At that stage, after three hours, his strokes finally broke down and he made three consecutive unforced errors. I forced the last point by coming to the net and he hit it into it.

5-7, 6-3, 7-5… three hours.

P.S. Hank’s post-game advice was that i should have done what i did TO THE EXTREME, standing way wide and in close to return serve.

Tomorrow (assuming I don’t cramp up totally) I play Doug McCrea, who upset #5 Clive Kileff, in the quarters.

For all the results and the full draw, please click HERE

If you are not on my “new posting alert email list” and want to be (I promise, no other uses of your email address!), just drop me a note at George@seniortennisandfitness.com

8 thoughts on “A War on the Court

  1. great win George–hydrate like all hell and best of luck tomorrow!!

    Doc, Thanks. I am drinking water as I write! George

  2. Congratulations George!

    What a match!

    Good luck going forward.


    Thanks Phil… George

  3. George,

    Great match. I always enjoy your posts. I retire to Florida in 70 days, so hope to see some of the Newks Camp guys in future tournaments. I played doubles with Rich at the last camp (Wankers) and can attest to his tenacity.
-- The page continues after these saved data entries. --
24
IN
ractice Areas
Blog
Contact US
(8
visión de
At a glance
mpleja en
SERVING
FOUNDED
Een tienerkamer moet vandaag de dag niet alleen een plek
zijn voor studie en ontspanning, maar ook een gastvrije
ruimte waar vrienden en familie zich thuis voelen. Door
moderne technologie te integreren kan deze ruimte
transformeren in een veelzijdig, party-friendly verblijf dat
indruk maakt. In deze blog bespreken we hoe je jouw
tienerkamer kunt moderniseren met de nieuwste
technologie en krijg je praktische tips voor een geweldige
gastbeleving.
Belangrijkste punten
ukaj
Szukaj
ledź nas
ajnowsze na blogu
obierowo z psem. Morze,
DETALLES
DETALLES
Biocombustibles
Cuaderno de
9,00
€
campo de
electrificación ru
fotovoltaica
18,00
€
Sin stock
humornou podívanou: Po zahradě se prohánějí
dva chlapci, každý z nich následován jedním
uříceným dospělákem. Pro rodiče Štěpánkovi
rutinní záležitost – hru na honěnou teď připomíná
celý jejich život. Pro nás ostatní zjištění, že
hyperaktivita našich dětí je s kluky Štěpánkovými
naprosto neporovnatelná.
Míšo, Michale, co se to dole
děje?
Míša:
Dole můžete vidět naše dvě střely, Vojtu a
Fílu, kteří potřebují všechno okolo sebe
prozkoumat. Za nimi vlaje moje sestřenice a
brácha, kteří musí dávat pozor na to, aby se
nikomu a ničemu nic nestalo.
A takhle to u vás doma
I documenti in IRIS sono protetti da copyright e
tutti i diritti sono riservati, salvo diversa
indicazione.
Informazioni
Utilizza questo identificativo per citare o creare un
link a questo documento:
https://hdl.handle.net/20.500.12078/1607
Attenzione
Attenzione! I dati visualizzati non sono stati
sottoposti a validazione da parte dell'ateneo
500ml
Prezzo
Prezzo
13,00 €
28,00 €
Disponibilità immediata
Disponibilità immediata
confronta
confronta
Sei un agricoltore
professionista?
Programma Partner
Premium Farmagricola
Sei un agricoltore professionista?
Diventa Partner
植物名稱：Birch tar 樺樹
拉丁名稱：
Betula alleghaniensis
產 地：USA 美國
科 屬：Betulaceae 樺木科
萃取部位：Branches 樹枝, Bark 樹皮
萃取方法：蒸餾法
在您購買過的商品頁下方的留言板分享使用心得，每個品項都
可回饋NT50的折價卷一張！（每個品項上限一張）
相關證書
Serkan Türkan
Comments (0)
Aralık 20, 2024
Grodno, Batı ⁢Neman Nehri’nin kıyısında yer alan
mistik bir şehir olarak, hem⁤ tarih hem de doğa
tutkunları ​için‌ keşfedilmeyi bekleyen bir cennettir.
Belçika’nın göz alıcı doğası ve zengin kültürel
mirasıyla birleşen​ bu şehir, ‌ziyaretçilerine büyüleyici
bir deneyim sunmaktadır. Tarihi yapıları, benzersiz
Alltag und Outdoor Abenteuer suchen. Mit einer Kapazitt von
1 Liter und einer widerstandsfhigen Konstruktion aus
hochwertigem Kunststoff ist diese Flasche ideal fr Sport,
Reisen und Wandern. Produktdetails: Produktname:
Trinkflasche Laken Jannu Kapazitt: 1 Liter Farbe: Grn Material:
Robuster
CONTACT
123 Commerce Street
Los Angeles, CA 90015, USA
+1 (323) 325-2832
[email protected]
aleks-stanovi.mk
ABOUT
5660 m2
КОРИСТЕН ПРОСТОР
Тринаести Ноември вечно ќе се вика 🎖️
    Best of luck for the rest of the tournament.

    Dave – where in florida? george

  4. Way to go George! You won this battle both mentally and physically now you need to win the war. Good Luck!

  5. George-
    Great match, and it really is a war….the tough part of it is that you’ve now earned the right to do it all over again tomorrow!
    Stretch like crazy and hydrate. Good luck.

  6. George,

    Saw where you lost a tough match to “a sleeper”. Will be in The Villages, FL on 1 April. So to see you and some of the guys after my wife and I get settled.